In breaking news, on April 22, 2019, the U.S. government announced that it will not renew trade waivers that have allowed Japan, China, India, Turkey, and South Korea to import Iranian oil with no fear of economic reprisals in the form of U.S. sanctions. That sweet deal is coming to an end. U.S.-imposed sanctions will be applied to any of these countries that fails to halt oil imports from Iran by May Day (May 1).
The waivers, called Significant Reduction Exceptions, were granted after President Trump backed the U.S. out of the Iranian nuclear pact, which we covered almost a year ago.
The Trump administration wants to cripple the Tehran pipeline where it really hurts: in the cash drawer.
The purpose of economic sanctions is to apply pressure in the global marketplace in order to “persuade” adversarial countries and their allies to “cooperate” with the first country’s demands. Measures taken may include travel bans, asset freezes, arms embargoes, capital restraints, foreign aid reductions, and trade restrictions.
These days, economic sanctions are often used as a substitute for war after failing to achieve a diplomatic solution.

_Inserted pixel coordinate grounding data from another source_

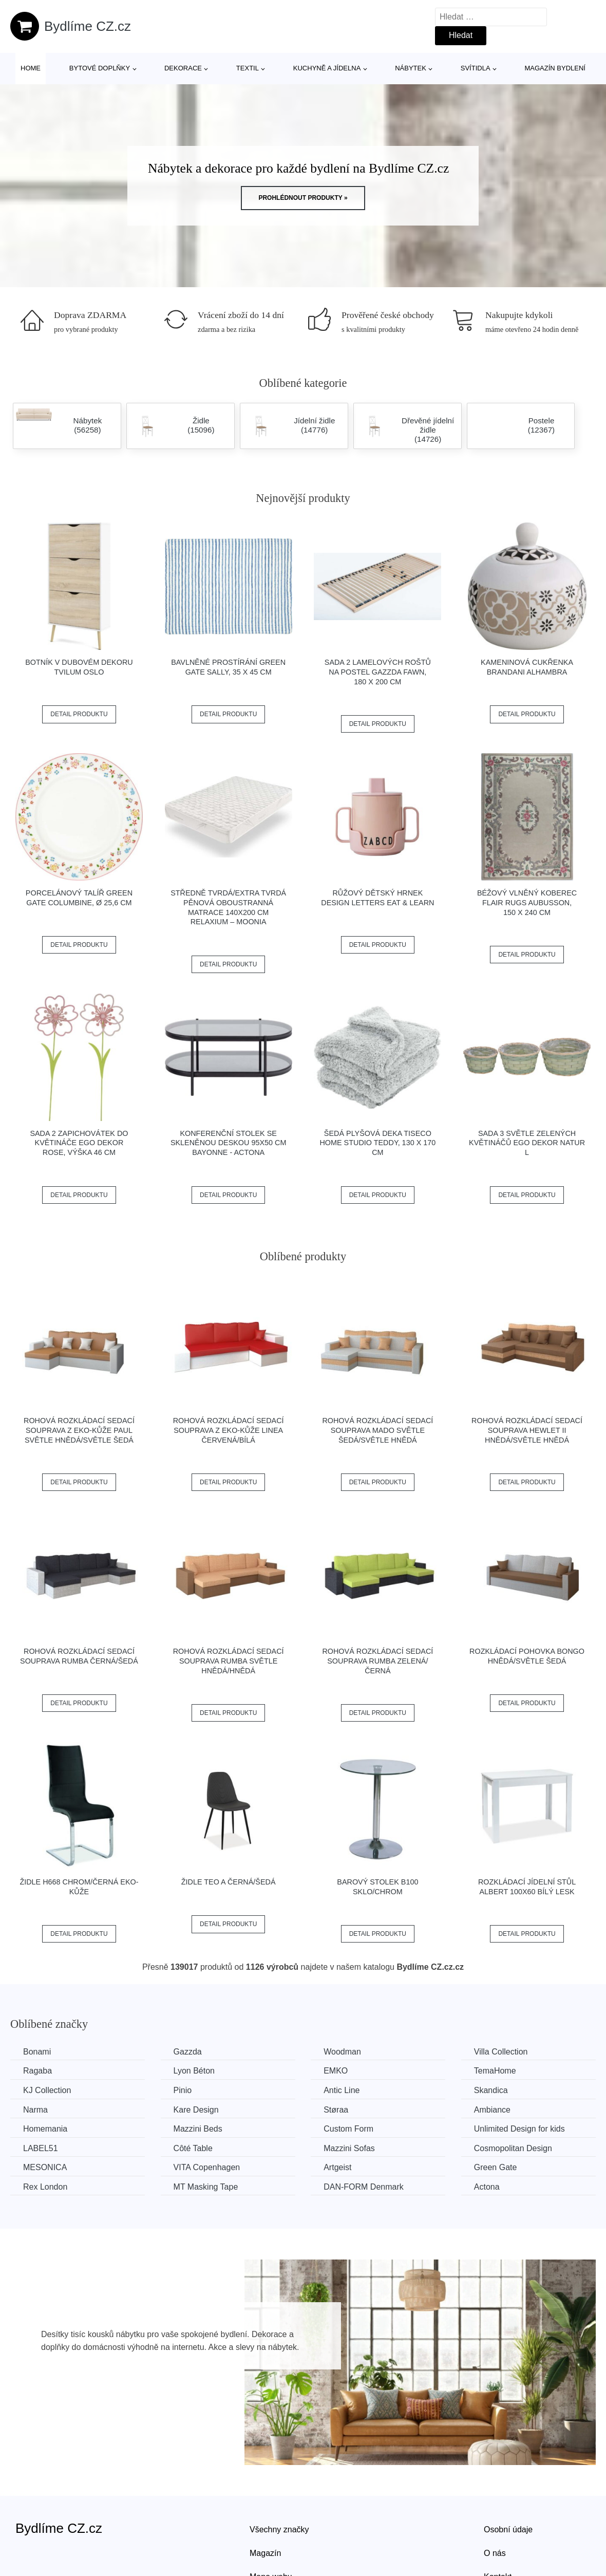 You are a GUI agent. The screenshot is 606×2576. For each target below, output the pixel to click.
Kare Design (196, 2109)
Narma (35, 2109)
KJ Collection (47, 2090)
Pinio (183, 2090)
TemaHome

Many analysts believe that economic sanctions, because they limit trade, are always a bad idea. But supporters point out that sanctions can work with no military combat. The secret to sanction success lies in its implementation.
Investopedia calls economic sanctions “a sort of carrot-and-stick approach to dealing with international trade and politics.”
The U.S. has been at odds with Iran for decades over demonstrated acts of terrorism as well as alleged, illegal nuclear proliferation. President Trump is now doubling down economic pressures to starve all nations that aid and abet terrorist activities, whether directly or indirectly.
China tops the U.S. list of targeted offenders. This huge nation, full of hungry consumers, purchases half of Iran’s oil. Not surprisingly, the Communist country “resolutely opposes the move” taken by the Trump administration to plug the flow of oil out of Iran.
“The cooperation between China and Iran is open, transparent, reasonable, and legitimate, which thus deserves respect,” rebutted Geng Shuang, speaking for the Chinese Foreign Ministry.
Turkish Foreign Minister Mevlut Cavusoglu joined the chorus against sanctions based on purchases of Iranian oil, saying, “Politically, it is not right. Ethically, it is not right. In terms of commerce, it is definitely not right.”
U.S. Secretary of State Mike Pompeo said during a televised announcement:
“Any nation or entity interacting with Iran should do its diligence and err on the side of caution. The risks are simply not going to be worth the benefits.”
India, the second-largest buyer of Iranian oil, has stated officially that it will comply with U.S. demands to avoid sanctions. However, the country has a history of getting around U.S. restrictions by trading with their own rupee currency rather than U.S. dollars.
The other four countries facing U.S. economic sanctions within the next week or so have few options: negotiate, retaliate – or cheat. Compliance is also a problem, as Pompeo admitted:
“It will be hard for the U.S. administration to take action against private tankers that are owned by private companies that are foreign-flagged. It will cause diplomatic issues if they attempt to do that [cheat].”
Iran has responded by threatening to blockade the Strait of Hormuz – the only sea passage from the Persian Gulf and the Gulf of Oman to the Arabian Sea and the open ocean. Fully one-fifth of the world’s oil passes through this vital (and busy) seaway. The U.S. has promised to thwart any Iranian attempt to stop this watery trade route.
White House press secretary Sarah Sanders wrote in an emailed statement the President’s goal in revoking special privileges for major buyers of Iran’s oil:
“This decision is intended to bring Iran’s oil exports to zero, denying the regime its principal source of revenue.”
Pompeo added that the U.S. wants to “incentivize Iran to behave like a normal country.”
Speaking for Iran’s Foreign Ministry, Abbas Mousavi explained that his country “basically gives no credit to exemptions from these sanctions” because the actions of the U.S., in this case, are illegal.
Taiwan, Italy, and Greece avoided the current international fracas by taking action to stop their imports of Iranian oil.